By Rene Quenallata Paredes
LA PAZ, April 9 (Xinhua) -- The Spanish-speaking Bolivia is recognizing the importance of its native languages.
Under Evo Morales, Bolivia's first indigenous president, laws that require state employees to speak a native language have been gradually strengthened.
In future general and regional elections, all candidates will have to provide a certificate verifying they can speak at least one native language, according to Guillermo Aluce, coordinator with the Vice-Ministry of Decolonization.
"It is not something we made up, it is in the Constitution and Law 269, which establish that candidates for the presidency, vice presidency and other public posts must speak a native language, at least at an elementary level," Aluce told Xinhua in an interview.
Bolivia's Supreme Electoral Tribunal (TSE) will be in charge of ensuring candidates to all elected office, from legislators to governors, mayors, judges and local councilors, are certified in a native language.
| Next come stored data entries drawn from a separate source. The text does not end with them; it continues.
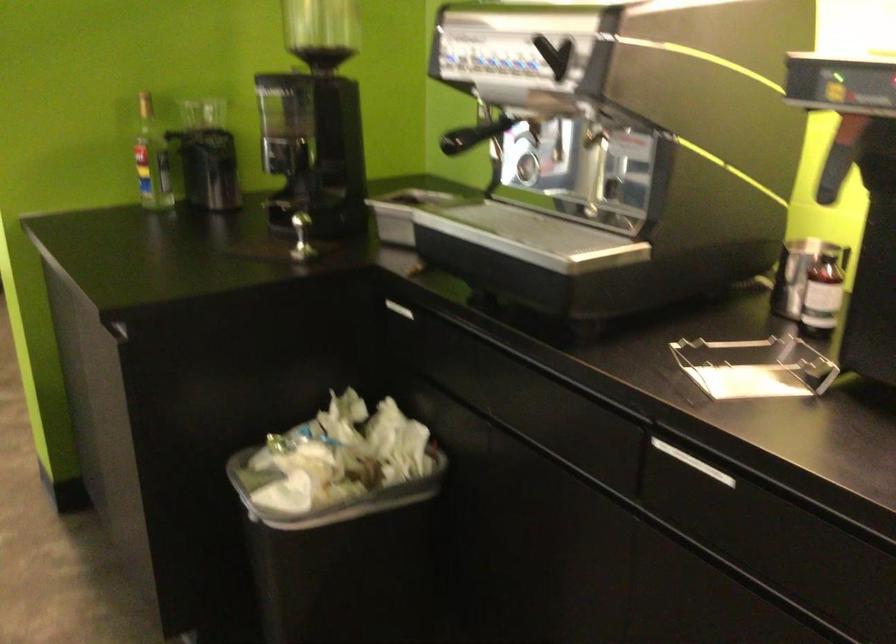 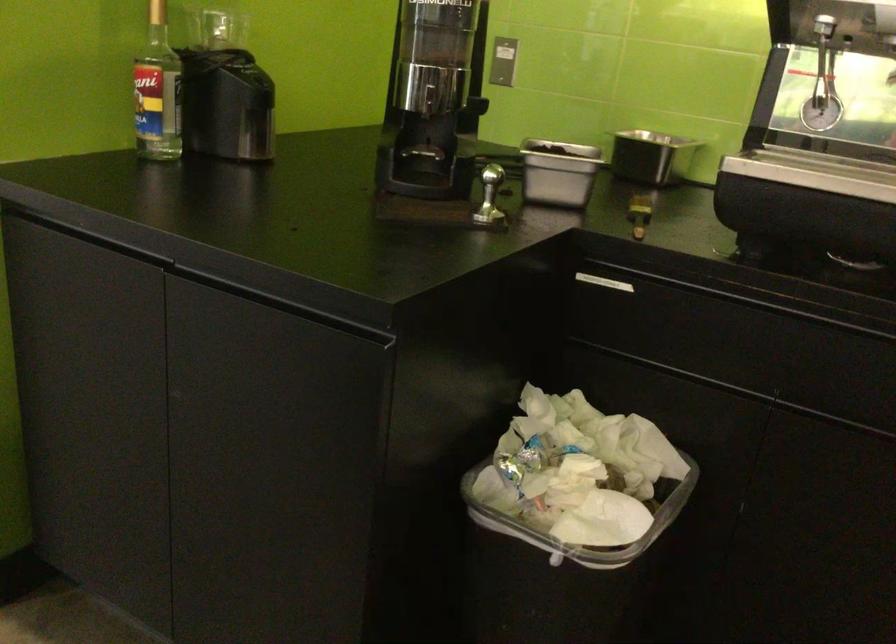 Where in the second image is the point corresponding to point (391, 219) from the first image?

(558, 172) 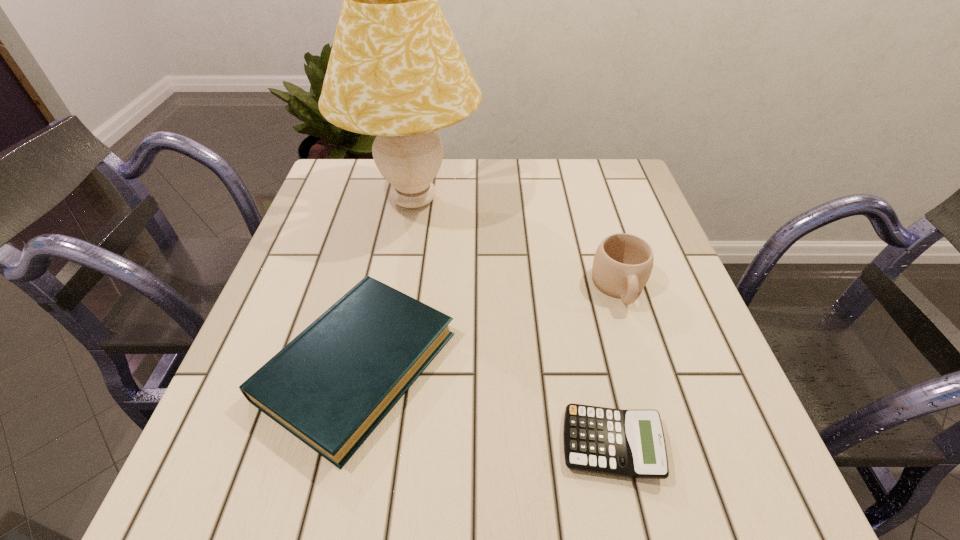 Identify the location of the tallest object. (395, 71).

Where is `lampshade`? lampshade is located at coordinates (395, 71).

The height and width of the screenshot is (540, 960). Find the location of `the second tallest object`. the second tallest object is located at coordinates (622, 265).

You are a GUI agent. You are given a task and a screenshot of the screen. Output one action in this format:
    pyautogui.click(x=<x>, y=<y>)
    Task: Click on the second shortest object
    The image size is (960, 540).
    Given the screenshot: What is the action you would take?
    pyautogui.click(x=331, y=386)

Where is `the shortest object`? The height and width of the screenshot is (540, 960). the shortest object is located at coordinates (626, 443).

Identify the location of vacant space located on the left of the farthest object. The image size is (960, 540). (317, 200).

At what (x,y) coordinates should I click in order to perform the action: click on free region located 0.250m on the side of the mug with the handle. Please return your answer as a coordinate pair (x, y). The width and height of the screenshot is (960, 540). Looking at the image, I should click on (664, 432).

Where is `vacant region located on the back of the book`? The height and width of the screenshot is (540, 960). vacant region located on the back of the book is located at coordinates (392, 218).

Where is `free space located 0.260m on the back of the calculator`? The width and height of the screenshot is (960, 540). free space located 0.260m on the back of the calculator is located at coordinates (579, 294).

Image resolution: width=960 pixels, height=540 pixels. Identify the location of object positioned at the far edge. (395, 71). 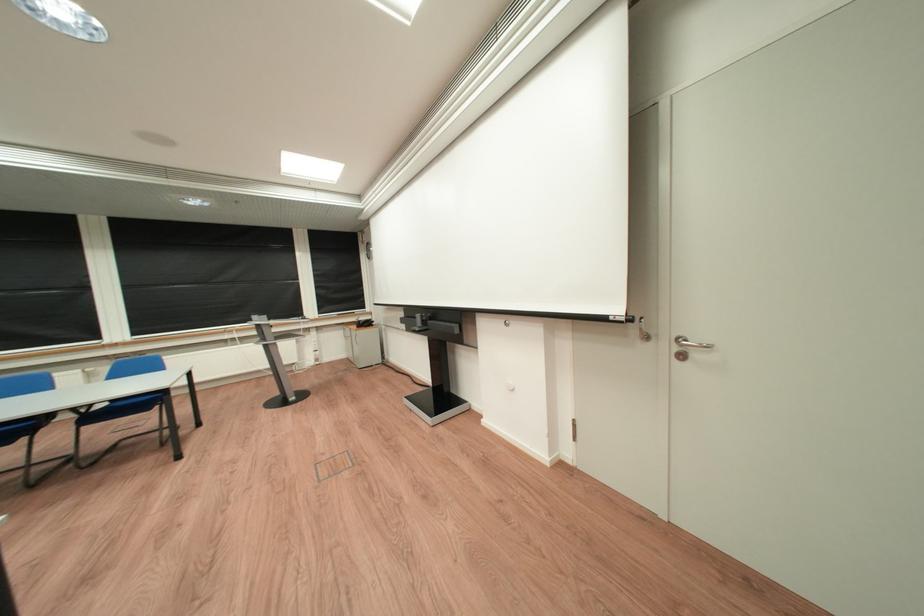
Aluce said the law also stipulates that each public- or private-sector enterprise must also demand that its executives speak a native language, as well as Spanish.
"In each public help-wanted ad, private entities must include, among their requisites, the ability to speak a native language," said Aluce.
Some 36 different native languages are officially recognized in Bolivia, including Quechua, Aymara and Guarani, and three agencies are credited with granting the certificates: the Vice-Ministry of Decolonization, the Plurinational School of Public Management (EGPP) and the Plurinational Institute of the Study of Languages and Cultures (IPELC).
According to the government, of the country's 350,000 state employees, at both the national and local levels, only 20,000 have been accredited by the ministry, with the other two agencies accrediting a similar number each.
Aluce concedes that much still remains to be done before all elected officials and major public figures meet the "fundamental requisite of speaking a (native) language at a basic level," but Bolivia is at least well on its way.